По неведомым дорожкам бродят острозубые железные волки – их бывает слышно на закрытых фабриках, где они со скрежетом пожирают металл. На стальных листьях от их клыков остаются следы, а люди удивляются, как быстро расползлась коррозия. «Торговцы мясом», как они себя называют, продают детей в «Необыкновенный Цирк Уродов», силуэт которого изредка можно видеть в городском парке. Призрак волшебного леса, вырубленного ради стройки, появляется на рассвете. В тенях, которые отбрасывают экскаваторы и башенные краны, можно различить силуэты деревьев. Мохнатые длиннорукие зверьки, жители нор, теперь прячутся в подвалах окрестных домов: в темноте горят их жёлтые голодные глаза. Что-то завелось в котловане: на дне не просыхает вода, а строителям снятся кошмары.

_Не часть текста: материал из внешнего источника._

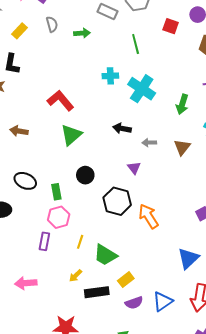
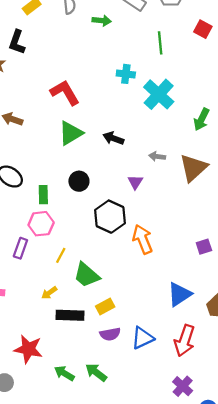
black arrow: (122, 128) -> (113, 138), moved
brown triangle: (182, 147) -> (193, 168), size x1.5

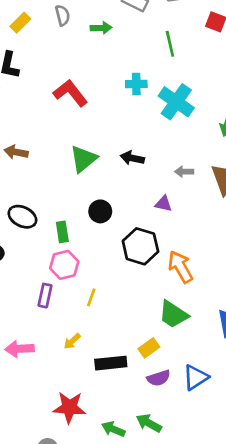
red L-shape: (65, 93) -> (70, 93), moved
purple triangle: (135, 182) -> (164, 204), turned -42
green trapezoid: (87, 275) -> (173, 314), moved
yellow arrow: (49, 293) -> (72, 341), moved

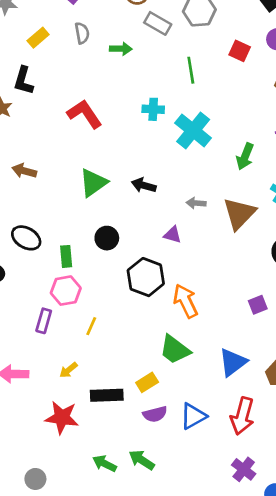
red star: (69, 407) -> (62, 417), moved

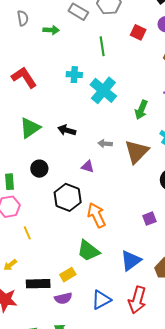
yellow line: (91, 326) -> (27, 233), turned -48
purple semicircle: (155, 414) -> (63, 298), moved

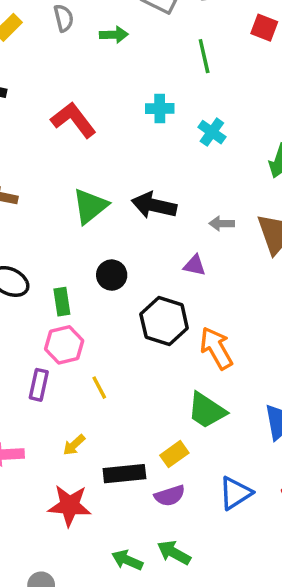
cyan cross: (103, 90) -> (212, 132), size x0.6
black arrow: (67, 130) -> (154, 205), size x1.4

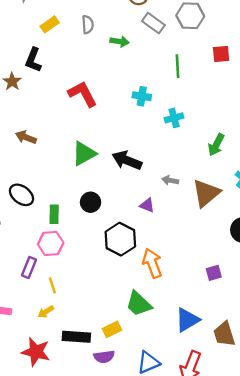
red square: (264, 28) -> (221, 54), turned -36
cyan cross: (212, 132) -> (174, 118), turned 30
yellow line: (99, 388) -> (52, 285), moved

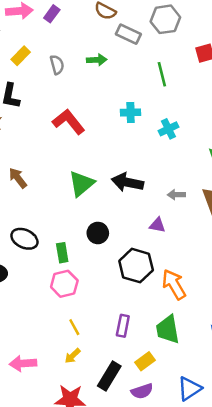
gray semicircle: (88, 25) -> (57, 65), moved
brown arrow: (26, 137) -> (18, 178), turned 42
purple rectangle: (29, 267) -> (123, 326), moved
green trapezoid: (139, 304) -> (168, 329), turned 48
black rectangle: (76, 337) -> (109, 376), turned -52

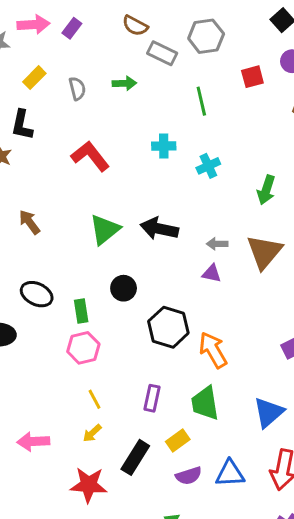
purple triangle: (157, 225) -> (212, 273), moved
blue triangle: (189, 389) -> (230, 474), turned 30
purple semicircle: (142, 391) -> (189, 476), moved

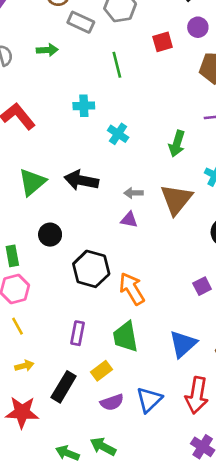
cyan cross: (208, 166) -> (118, 134), moved, turned -30
yellow line: (94, 399) -> (18, 326), moved
yellow arrow: (92, 433) -> (24, 366), turned -150
blue triangle: (230, 474) -> (149, 400), turned -40

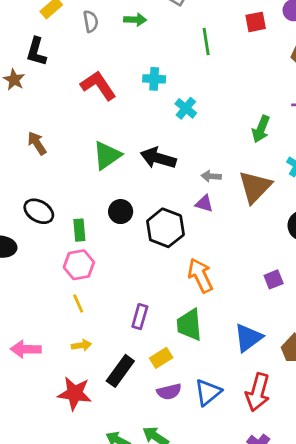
cyan cross: (84, 106) -> (154, 79), moved
cyan cross: (118, 134) -> (186, 108), moved
black hexagon: (91, 269) -> (165, 228), moved

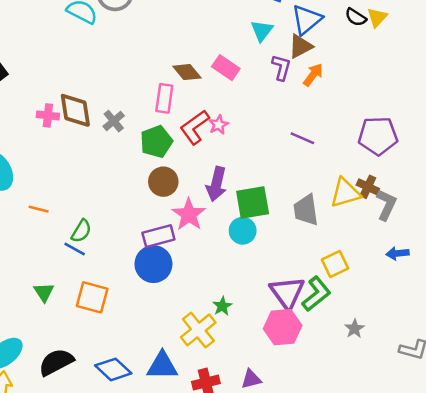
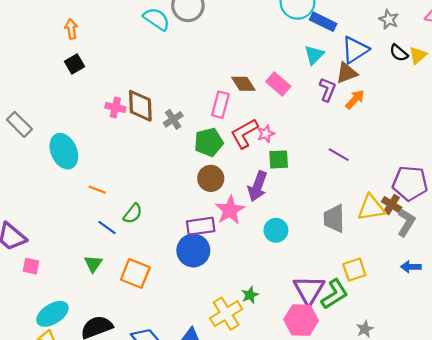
purple pentagon: (378, 136) -> (410, 183), moved
green square: (253, 202) -> (279, 159), moved, size x0.7
blue line: (75, 249) -> (107, 228), moved

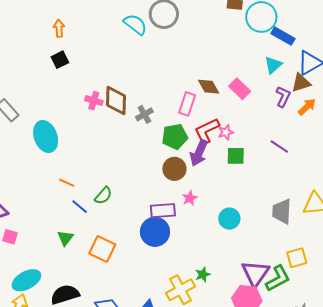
purple line: (339, 155) -> (279, 147), moved
purple arrow: (258, 186) -> (199, 153), moved
orange line: (97, 190) -> (67, 183), moved
pink star: (230, 210) -> (190, 198), size x0.6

Мой город рассказывает страшные сказки.

Из детской коллекции сокровищ чего-то стоила только пуговица: из неё получился отличный оберег. Сейчас у меня глаз наметанный на магические вещицы. Я продаю Кукольнику маски и осколки зеркал. Ему принадлежит центр пластической хирургии где-то в большом городе, но менять людей до неузнаваемости он умеет и без скальпеля. Он предлагал мне бесплатно поправить сломанный нос, чтобы «маргинальная физиономия» стала приятнее. Кукольник так и не понял, почему я обиделся. Большой Добряк покупает пробки и скорлупки. Леди Астра берёт только необыкновенные семечки растений для оранжереи. Остальное я за копейки отдаю Старьевщику.

Из этих четверых я полностью доверяю только Большому Добряку, но дела веду со всеми. Я всегда соглашаюсь выпить чашечку чая, если Леди Астра предлагает, играю в карты со Старьевщиком и охотно болтаю о футболе с Кукольником. Их побаиваются, потому что они не добрые феи, которые станут нянчиться со взрослым человеком и объяснять элементарные вещи. Это серьезные люди со своими интересами. С ними нужно говорить на равных, а не клянчить чудес. Меня это устраивает.

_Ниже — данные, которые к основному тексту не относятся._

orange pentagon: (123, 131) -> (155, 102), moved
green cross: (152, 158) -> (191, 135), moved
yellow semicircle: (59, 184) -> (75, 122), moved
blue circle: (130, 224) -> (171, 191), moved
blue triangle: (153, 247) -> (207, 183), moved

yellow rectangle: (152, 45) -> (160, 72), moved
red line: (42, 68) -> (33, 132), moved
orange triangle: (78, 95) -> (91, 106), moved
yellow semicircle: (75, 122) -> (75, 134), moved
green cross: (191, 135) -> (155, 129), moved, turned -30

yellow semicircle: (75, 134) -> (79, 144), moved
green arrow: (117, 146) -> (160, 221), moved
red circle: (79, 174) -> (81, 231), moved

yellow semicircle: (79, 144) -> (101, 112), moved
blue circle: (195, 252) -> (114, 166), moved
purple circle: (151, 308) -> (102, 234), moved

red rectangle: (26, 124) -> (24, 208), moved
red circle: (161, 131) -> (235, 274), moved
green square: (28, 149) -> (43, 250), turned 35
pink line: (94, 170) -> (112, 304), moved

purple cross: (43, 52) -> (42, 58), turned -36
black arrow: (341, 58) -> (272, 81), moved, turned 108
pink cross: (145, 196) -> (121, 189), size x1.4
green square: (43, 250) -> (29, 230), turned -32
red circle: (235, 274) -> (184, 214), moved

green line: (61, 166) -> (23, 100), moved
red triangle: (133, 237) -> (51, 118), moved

В поисках колдовских вещиц мне случается забрести по-настоящему далеко. Я хожу по местам с дурной славой и отправляюсь в долгие путешествия на автобусе без номеров. Я могу не вернуться. Меня может сожрать одна из обитающих там тварей. Может оказаться, в конце концов, что я зря доверял Старьевщику или Астре.

Сказка могла в любой момент повернуться ко мне темной стороной. Но я влип в неприятности в реальном мире. Пьяная драка, которая закончилась поножовщиной. Масляный блеск крови на полу. Вой полицейских мигалок. Мои приятели уехали из города в тот же вечер. Мне бежать некуда.

Я думаю, сейчас подходящий момент, чтобы начать жизнь с чистого листа.

***

Мы с Большим Добряком основательно подошли к выбору моей судьбы. Двойников в других реальностях, место которых я мог бы занять, оказалось не так уж много. Я хотел подыскать какого-нибудь богача, окруженного яхтами и фотомоделями, но Добряк расхохотался и сказал, что здесь не стол заказов. Нашлось всего лишь три мира, в которых жили мои отражения. Первый мы отбросили сразу: там я в возрасте невинных одиннадцати лет сорвался, играя на стройке, и сломал шею. Второй мой двойник устроился получше. После развода он уехал с отцом. В детстве скандалил с мачехой, сбегал из дома, отлично играл в футбол и даже пытался пробиться в профессиональную команду, пока не порвал крестообразные связки. Сейчас он тренировал детишек и был, кажется, вполне счастлив.

Но особенно приглянулся мне третий, тот, кого я окрестил «Белым воротничком». В его мире родители не развелись, а отец нашёл хорошую работу. Они могли себе позволить ездить на море и покупать дорогие вещи. В том мире я выучился на юриста, быстро женился, через год развелся, снимал квартиру в хорошем районе и с восьми до шестнадцати перекладывал бумажки в офисе.

Ни одна из моих копий, конечно, не открыла для себя чудо: они прошли мимо того поворота, где началась сказка для меня.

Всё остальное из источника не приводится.